As any parent knows, it can be an uphill battle to get children to eat enough fruit and vegetables.

But researchers at the University of Eastern Finland think they’ve cracked the code – and all it takes is a positive example.

Children in Finland – and across Europe – don’t eat enough vegetables, fruit and berries even though the health and nutritions benefits of these foods is well known.

And since dietary habits continue from childhood to adulthood, nutritionists say the period of early childhood is critical for adopting a diet rich in greens.

But getting children to eat more of the right things takes two parents to get involved according to this new study.

File picture of strawberries / Credit: News Now Finland

Researchers found that a positive example from mothers was important to encourage children to eat more raw or cooked vegetables or fruit and berries. However, a positive example from fathers was most important when it came to eating veggies.

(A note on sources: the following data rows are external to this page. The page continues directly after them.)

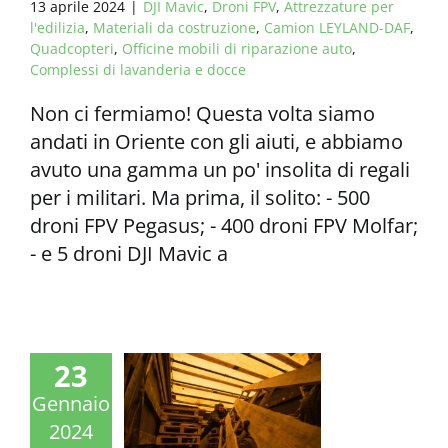
13 aprile 2024
|
DJI Mavic
,
Droni FPV
,
Attrezzature per
l'edilizia
,
Materiali da costruzione
,
Camion LEYLAND-DAF
,
Quadcopteri
,
Officine mobili di riparazione auto
,
Complessi di lavanderia e docce
Non ci fermiamo! Questa volta siamo
andati in Oriente con gli aiuti, e abbiamo
avuto una gamma un po' insolita di regali
per i militari. Ma prima, il solito: - 500
droni FPV Pegasus; - 400 droni FPV Molfar;
- e 5 droni DJI Mavic a
23
Gennaio
2024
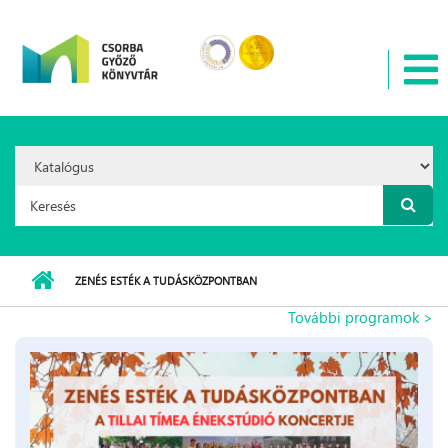
Ugrás a tartalomra
Search
Option:
Keresés űrlap
ZENÉS ESTÉK A TUDÁSKÖZPONTBAN
További programok >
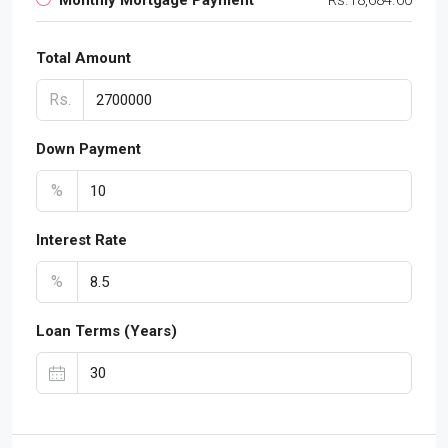
Total Amount
Rs.
Down Payment
%
Interest Rate
%
Loan Terms (Years)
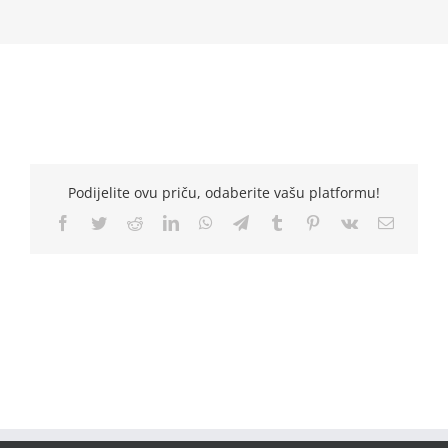
Podijelite ovu priču, odaberite vašu platformu!
Facebook
Twitter
Reddit
LinkedIn
WhatsApp
Telegram
Tumblr
Pinterest
Vk
Email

“This shows that teaching children to eat their greens is not something mothers should be doing alone. A positive example set by both parents is important, as is their encouragement of the child” explains Kaisa Kähkönen, a Researcher and Nutritionist from the University of Eastern Finland.

The new research shows dinner is the most important meal at home to teach children to eat more vegetables – when there are opportunities to serve veggies in different forms like in the main course, as a side dish or in a salad.

“Variation can be created by serving raw vegetables, such as the ever-popular cucumber and tomato, accompanied by cooked ones. In fact, many root vegetables, cabbages and squashes are best served cooked” says Kähkönen.

The study was carried out by the Institute of Public Health and Clinical Nutrition at the University of Eastern Finland, and by researchers at the Universities of Jyväskylä and Turku.